►

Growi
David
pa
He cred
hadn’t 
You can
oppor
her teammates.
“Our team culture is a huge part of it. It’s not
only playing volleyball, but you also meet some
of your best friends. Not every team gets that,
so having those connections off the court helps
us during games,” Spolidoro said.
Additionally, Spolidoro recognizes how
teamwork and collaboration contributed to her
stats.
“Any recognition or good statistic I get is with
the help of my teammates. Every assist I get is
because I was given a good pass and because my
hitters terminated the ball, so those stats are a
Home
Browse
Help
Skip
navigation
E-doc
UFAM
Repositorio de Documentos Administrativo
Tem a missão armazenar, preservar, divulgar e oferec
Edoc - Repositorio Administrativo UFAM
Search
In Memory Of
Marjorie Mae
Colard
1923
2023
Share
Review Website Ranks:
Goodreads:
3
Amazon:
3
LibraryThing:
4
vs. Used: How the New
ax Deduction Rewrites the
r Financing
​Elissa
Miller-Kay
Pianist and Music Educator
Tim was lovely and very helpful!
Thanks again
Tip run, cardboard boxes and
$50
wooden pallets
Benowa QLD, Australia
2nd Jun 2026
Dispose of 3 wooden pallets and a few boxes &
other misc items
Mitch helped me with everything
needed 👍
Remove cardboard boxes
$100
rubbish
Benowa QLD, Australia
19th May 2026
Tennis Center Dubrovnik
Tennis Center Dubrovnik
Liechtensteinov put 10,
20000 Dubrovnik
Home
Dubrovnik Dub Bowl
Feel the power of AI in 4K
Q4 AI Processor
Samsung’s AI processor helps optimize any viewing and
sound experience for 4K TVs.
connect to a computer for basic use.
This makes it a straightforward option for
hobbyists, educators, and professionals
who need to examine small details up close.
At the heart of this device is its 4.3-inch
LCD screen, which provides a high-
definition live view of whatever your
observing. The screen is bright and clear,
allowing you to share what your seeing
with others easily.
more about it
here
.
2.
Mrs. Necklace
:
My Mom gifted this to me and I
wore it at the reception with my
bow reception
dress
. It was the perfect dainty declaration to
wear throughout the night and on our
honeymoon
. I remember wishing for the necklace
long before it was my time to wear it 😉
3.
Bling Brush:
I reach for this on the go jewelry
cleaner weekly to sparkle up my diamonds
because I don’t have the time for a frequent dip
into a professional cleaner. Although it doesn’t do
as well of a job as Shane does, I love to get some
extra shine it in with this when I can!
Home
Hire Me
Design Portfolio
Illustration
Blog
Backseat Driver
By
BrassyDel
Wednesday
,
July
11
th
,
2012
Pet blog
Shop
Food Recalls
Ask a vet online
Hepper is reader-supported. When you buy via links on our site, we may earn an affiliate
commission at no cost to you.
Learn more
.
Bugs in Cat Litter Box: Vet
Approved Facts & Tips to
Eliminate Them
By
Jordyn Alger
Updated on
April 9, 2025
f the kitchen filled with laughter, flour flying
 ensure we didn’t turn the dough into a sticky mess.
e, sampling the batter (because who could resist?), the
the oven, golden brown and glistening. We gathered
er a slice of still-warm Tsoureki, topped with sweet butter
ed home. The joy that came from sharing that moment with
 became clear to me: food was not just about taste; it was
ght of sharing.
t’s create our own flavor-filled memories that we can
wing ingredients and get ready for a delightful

◄

__Directions__: Print each line of the data exactly as it was written.

__Output of the exercise__:
Growi
David
pa
He cred
hadn’t 
You can
oppor
her teammates.
“Our team culture is a huge part of it. It’s not
only playing volleyball, but you also meet some
of your best friends. Not every team gets that,
so having those connections off the court helps
us during games,” Spolidoro said.
Additionally, Spolidoro recognizes how
teamwork and collaboration contributed to her
stats.
“Any recognition or good statistic I get is with
the help of my teammates. Every assist I get is
because I was given a good pass and because my
hitters terminated the ball, so those stats are a
Home
Browse
Help
Skip
navigation
E-doc
UFAM
Repositorio de Documentos Administrativo
Tem a missão armazenar, preservar, divulgar e oferec
Edoc - Repositorio Administrativo UFAM
Search
In Memory Of
Marjorie Mae
Colard
1923
2023
Share
Review Website Ranks:
Goodreads:
3
Amazon:
3
LibraryThing:
4
vs. Used: How the New
ax Deduction Rewrites the
r Financing
​Elissa
Miller-Kay
Pianist and Music Educator
Tim was lovely and very helpful!
Thanks again
Tip run, cardboard boxes and
$50
wooden pallets
Benowa QLD, Australia
2nd Jun 2026
Dispose of 3 wooden pallets and a few boxes &
other misc items
Mitch helped me with everything
needed 👍
Remove cardboard boxes
$100
rubbish
Benowa QLD, Australia
19th May 2026
Tennis Center Dubrovnik
Tennis Center Dubrovnik
Liechtensteinov put 10,
20000 Dubrovnik
Home
Dubrovnik Dub Bowl
Feel the power of AI in 4K
Q4 AI Processor
Samsung’s AI processor helps optimize any viewing and
sound experience for 4K TVs.
connect to a computer for basic use.
This makes it a straightforward option for
hobbyists, educators, and professionals
who need to examine small details up close.
At the heart of this device is its 4.3-inch
LCD screen, which provides a high-
definition live view of whatever your
observing. The screen is bright and clear,
allowing you to share what your seeing
with others easily.
more about it
here
.
2.
Mrs. Necklace
:
My Mom gifted this to me and I
wore it at the reception with my
bow reception
dress
. It was the perfect dainty declaration to
wear throughout the night and on our
honeymoon
. I remember wishing for the necklace
long before it was my time to wear it 😉
3.
Bling Brush:
I reach for this on the go jewelry
cleaner weekly to sparkle up my diamonds
because I don’t have the time for a frequent dip
into a professional cleaner. Although it doesn’t do
as well of a job as Shane does, I love to get some
extra shine it in with this when I can!
Home
Hire Me
Design Portfolio
Illustration
Blog
Backseat Driver
By
BrassyDel
Wednesday
,
July
11
th
,
2012
Pet blog
Shop
Food Recalls
Ask a vet online
Hepper is reader-supported. When you buy via links on our site, we may earn an affiliate
commission at no cost to you.
Learn more
.
Bugs in Cat Litter Box: Vet
Approved Facts & Tips to
Eliminate Them
By
Jordyn Alger
Updated on
April 9, 2025
f the kitchen filled with laughter, flour flying
 ensure we didn’t turn the dough into a sticky mess.
e, sampling the batter (because who could resist?), the
the oven, golden brown and glistening. We gathered
er a slice of still-warm Tsoureki, topped with sweet butter
ed home. The joy that came from sharing that moment with
 became clear to me: food was not just about taste; it was
ght of sharing.
t’s create our own flavor-filled memories that we can
wing ingredients and get ready for a delightful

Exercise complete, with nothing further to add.